───── Data shown ─────
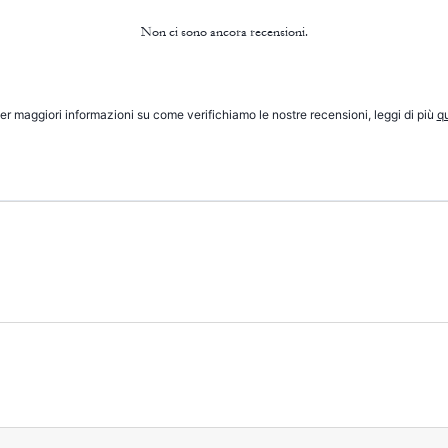
Non ci sono ancora recensioni.
er maggiori informazioni su come verifichiamo le nostre recensioni, leggi di più
qu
─────
- What to do:
Transcribe the material above word for word; images do not belong in the copy.

- Written reply:
Non ci sono ancora recensioni.
er maggiori informazioni su come verifichiamo le nostre recensioni, leggi di più
qu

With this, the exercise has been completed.